The longer I look the greater the beauty I see in Fred and Ethel.  It is strange to me, to think that I have only known them for a brief time and have yet to meet.  I kept coming back to this flower again and again, because there were so many fantastic features in it.  I love variegated leaves and finely veined petals.  The center stack is most wondrous, even as it is such a strong contrast to such delicate outer-structure of the flower. And the best part is that the whole of the flower, as is that of a friendship with Fred and Ethel, is even richer and fuller than all the individual features. 





The way I see it, every life is a pile of good things and bad things. The good things don’t always soften the bad things, but vice versa the bad things don’t always spoil the good things or make them unimportant." ~The Doctor, "The Doctor and Vincent," Doctor Who

Yes, last night was a misery.  My future truly does look grim.  And another migraine is lurking just on the edges of my senses.  The strain of the visiting puppy trauma was hard on me, primarily because of how very much it reminded me of the pit bull attack.  I did not nap at all.  And I really do not like being so ill in front of others as much as I do crave some company.  I am oft still lost and confused, even in spiritual matters. I am fairly sure I have nerve damage in my foot. And I am frightened over my impending dire financial state.  But my Good Shepherd has provided me a new-to-me, rather fantastic oven range, a new bed with beautiful new sheets, new friends who have heaped kindness and mercy upon me, a newish puppy who loves me rather fiercely, someone to help me straighten out some things in my past and learn to face my difficult future, the best, most kind, unbelievably encouraging doctor who listens to me and is working very hard to figure out a way for a best case scenario in a complicated, compromised, rather ill body, and a home that is actually a palace to me.

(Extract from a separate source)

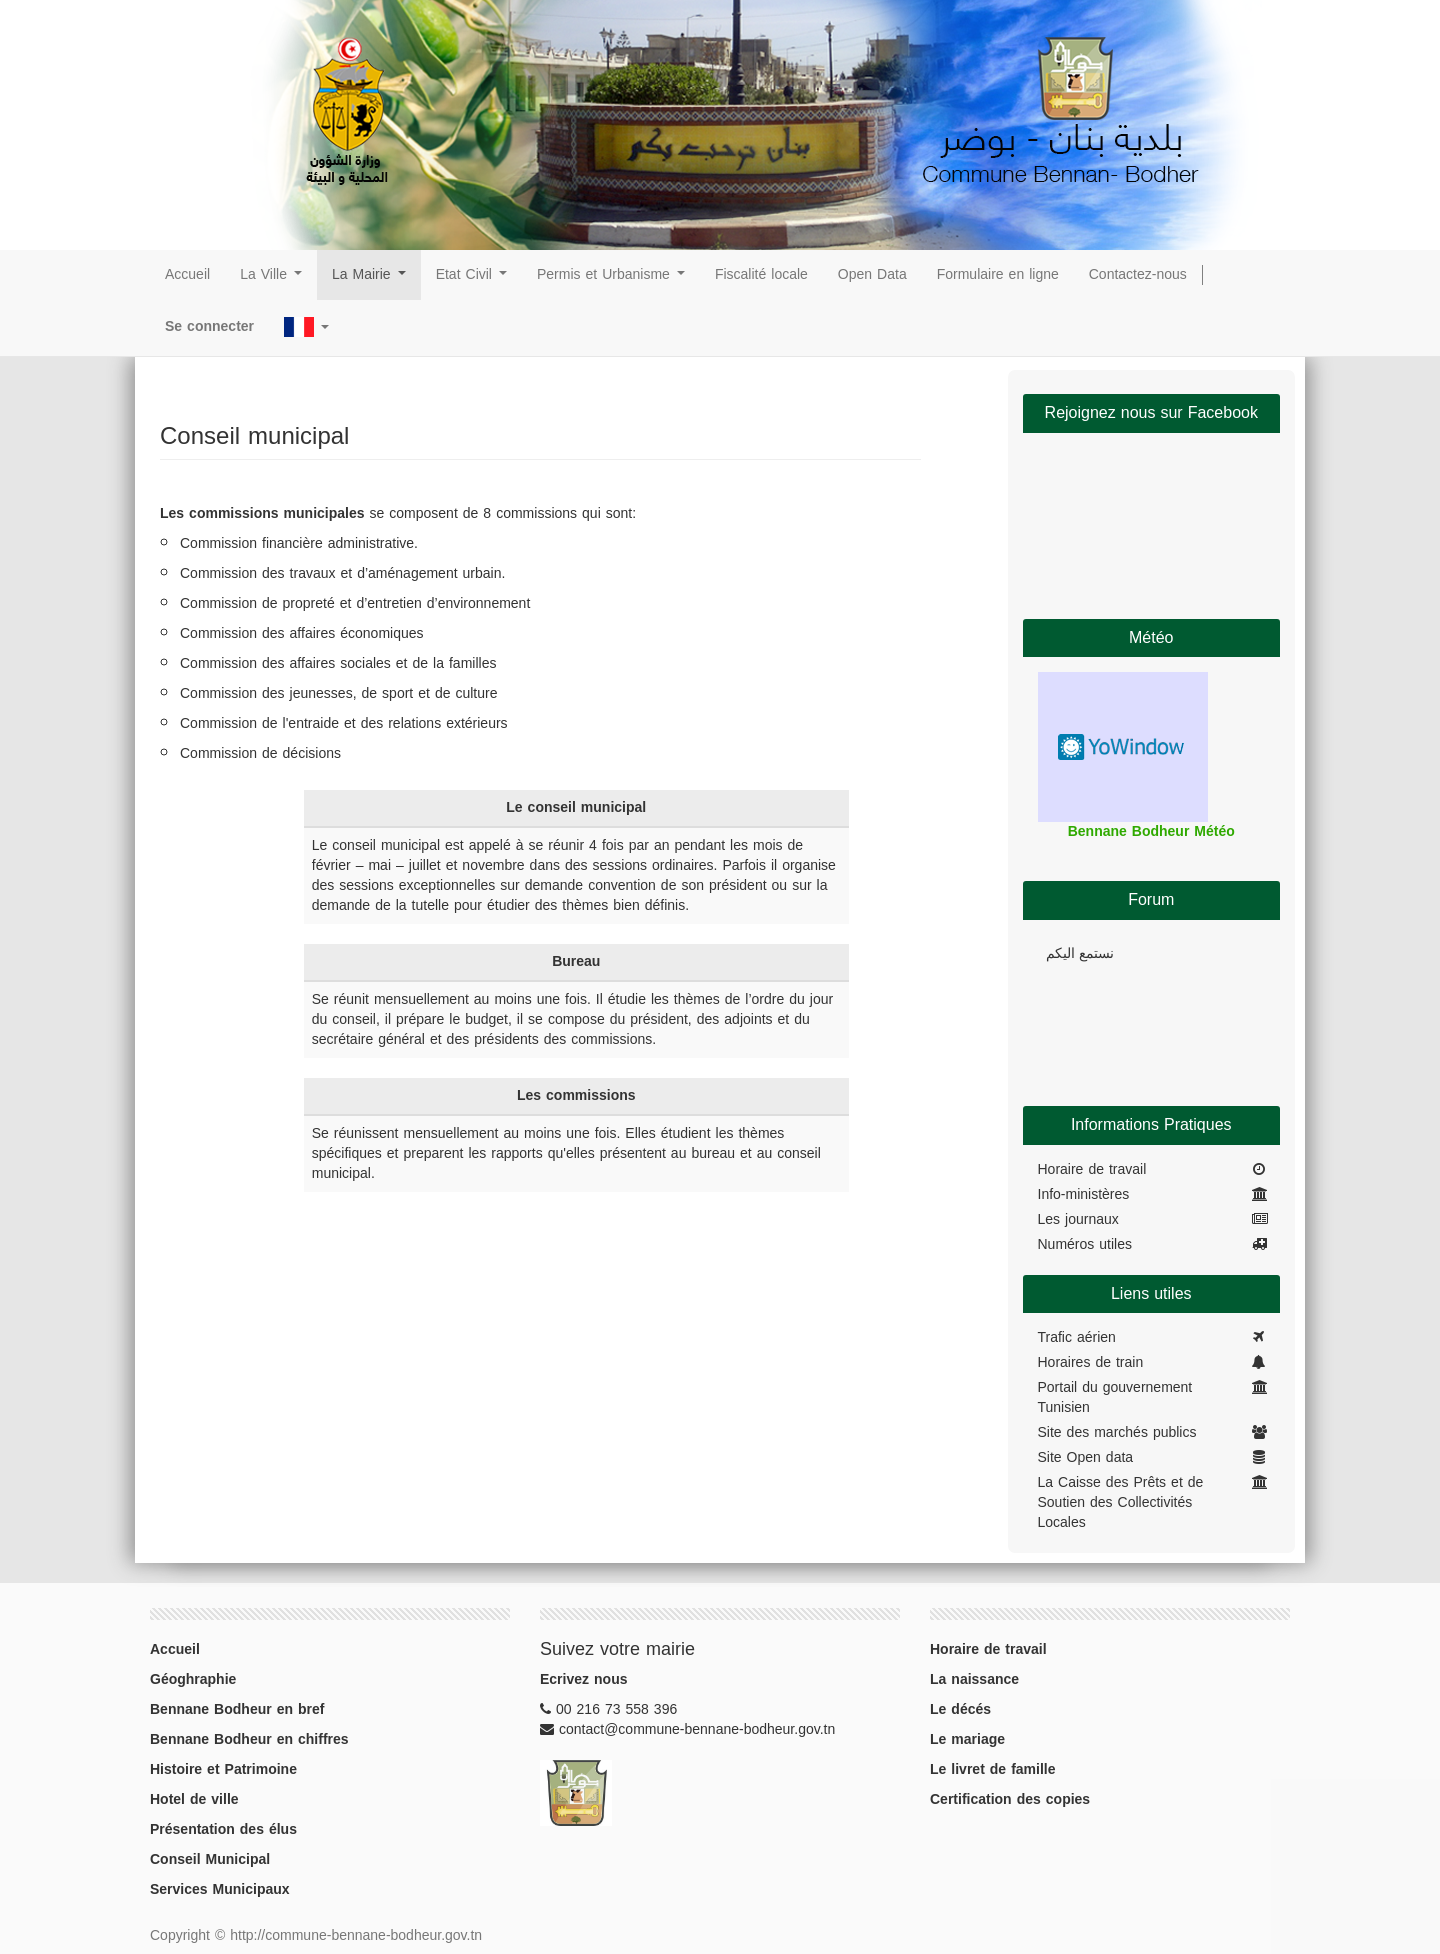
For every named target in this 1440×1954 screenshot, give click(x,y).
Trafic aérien (1077, 1338)
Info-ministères (1084, 1195)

I am Yours, Lord.  Save me!

7 comments:

ftwayne96 said...

Sweet picture of you and Amos. You are exceptionally photogenic, we believe.

But always remember, a rose by any other name would still have smelly feet.

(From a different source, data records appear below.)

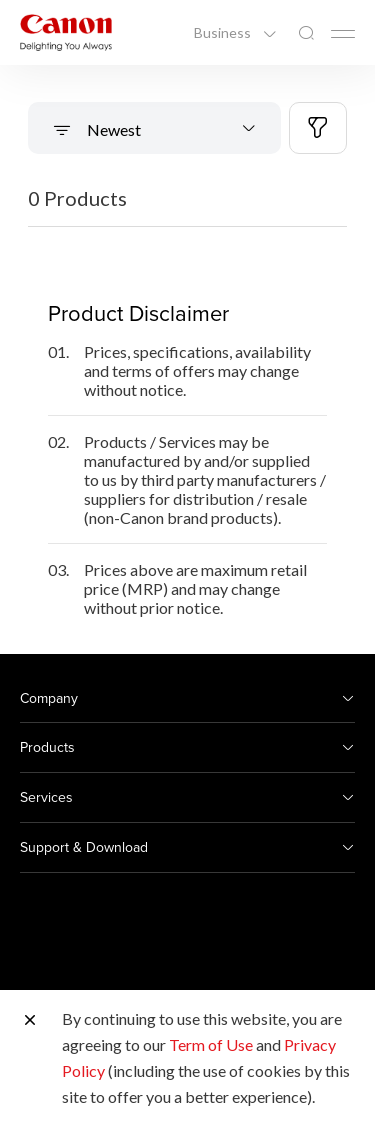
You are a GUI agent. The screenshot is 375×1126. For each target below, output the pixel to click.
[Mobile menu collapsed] (343, 34)
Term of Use (211, 1044)
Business (224, 33)
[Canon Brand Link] (66, 32)
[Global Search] (306, 33)
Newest (112, 129)
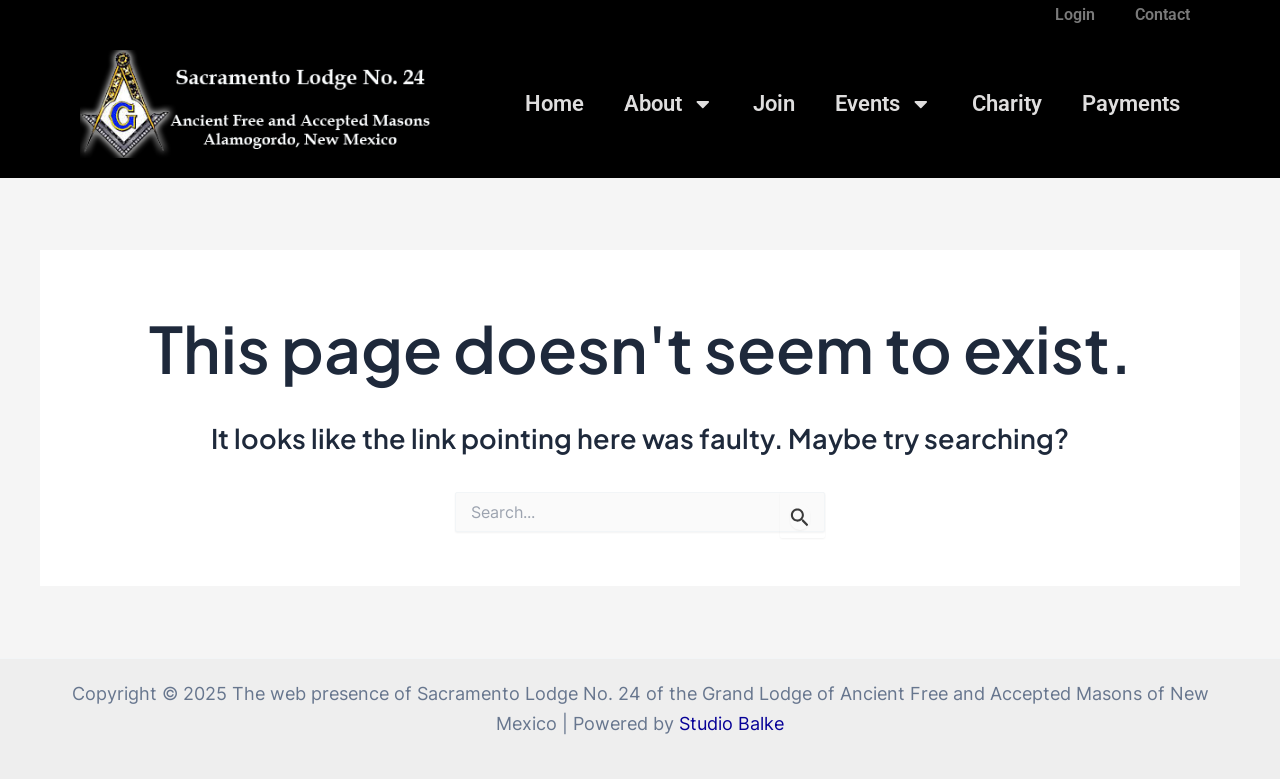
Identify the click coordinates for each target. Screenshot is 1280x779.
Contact (1162, 14)
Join (774, 103)
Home (554, 103)
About (669, 104)
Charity (1007, 103)
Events (883, 104)
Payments (1131, 103)
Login (1075, 14)
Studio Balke (731, 723)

Verification word: Ousau, as in it's a little known fact that Essau had a cousin named Ousau.

Myrtle said...

What, no commentary on the photo of my spectacular French toast?? Or a vehement protest on how your mind is better than Sandra's??? Or tart-tongued commentary on how the drawers are not the only thing in my house needing soap????

ftwayne96 said...

When you are so capable of saying it all yourself, it would be superfluous for me to add a thing. Besides, it would be rather "gifli" of me to try.

ftwayne96 said...

You say that last night was a misery? Isn't that the night you called us?!? Boy, see if I pick up the phone next time, flower comparison or no flower comparison.

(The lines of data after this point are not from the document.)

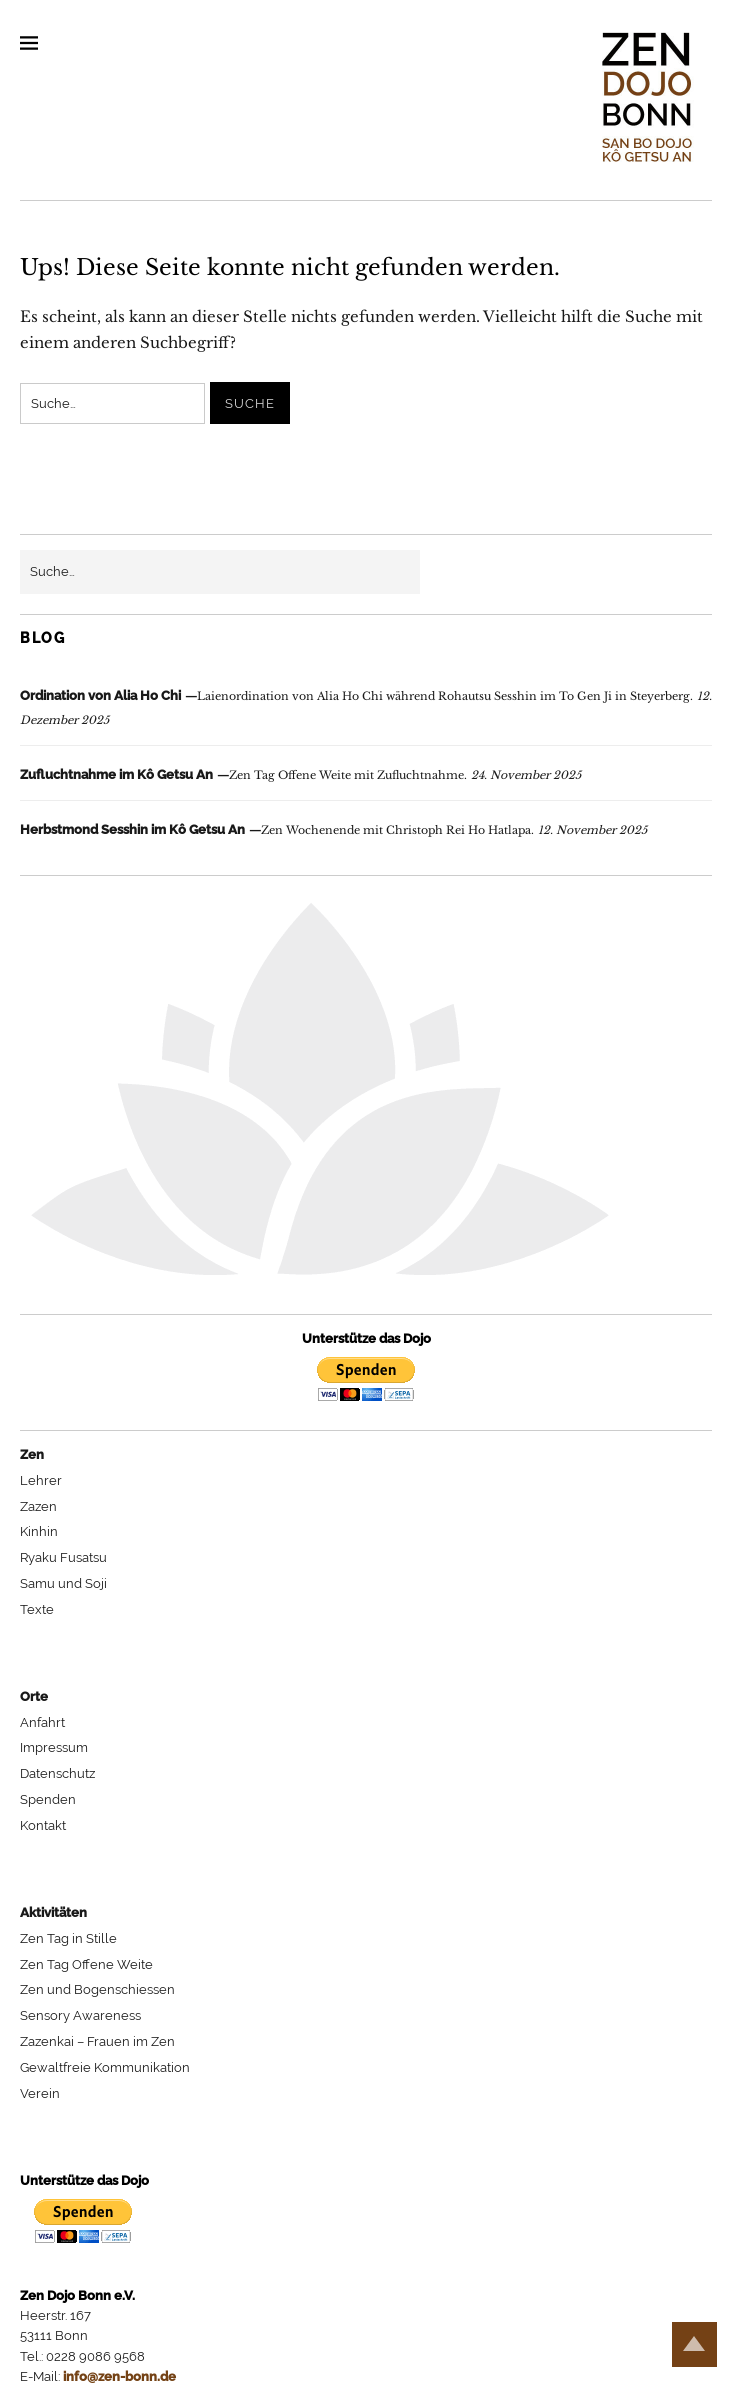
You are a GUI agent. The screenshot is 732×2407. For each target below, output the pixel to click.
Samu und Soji (63, 1583)
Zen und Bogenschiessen (97, 1989)
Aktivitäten (53, 1912)
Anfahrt (42, 1722)
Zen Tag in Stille (68, 1938)
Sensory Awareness (80, 2015)
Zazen (38, 1506)
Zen (32, 1454)
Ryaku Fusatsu (63, 1557)
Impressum (54, 1747)
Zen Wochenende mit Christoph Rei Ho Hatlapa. (277, 830)
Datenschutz (57, 1773)
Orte (34, 1696)
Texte (37, 1609)
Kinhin (39, 1531)
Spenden (48, 1799)
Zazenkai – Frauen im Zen (97, 2041)
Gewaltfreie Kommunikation (105, 2067)
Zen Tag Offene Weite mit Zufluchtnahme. (243, 775)
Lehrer (41, 1480)
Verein (40, 2093)
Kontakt (43, 1825)
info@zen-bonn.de (119, 2376)
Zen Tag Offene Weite (86, 1964)
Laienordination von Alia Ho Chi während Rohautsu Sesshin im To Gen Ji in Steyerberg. (356, 696)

Verification Word is: "Sookidis." Sounds to me like some intergalactic creature the Dr. may know.

Myrtle said...

18 hours total of migraine, buddy. THAT'S the misery. Well, okay, maybe Fred and Ethel conversations are another cross to bear. BUT you said it first!

ftwayne96 said...

Don't call me "buddy," sister! Or I'll unleash my "cesest" and then you'll be in real trouble!

ftwayne96 said...

What? Nothing about my photogenic remark? Do you know how long it took me to find that word in Roget's Thesaurus? At least the better part of a "grombu!"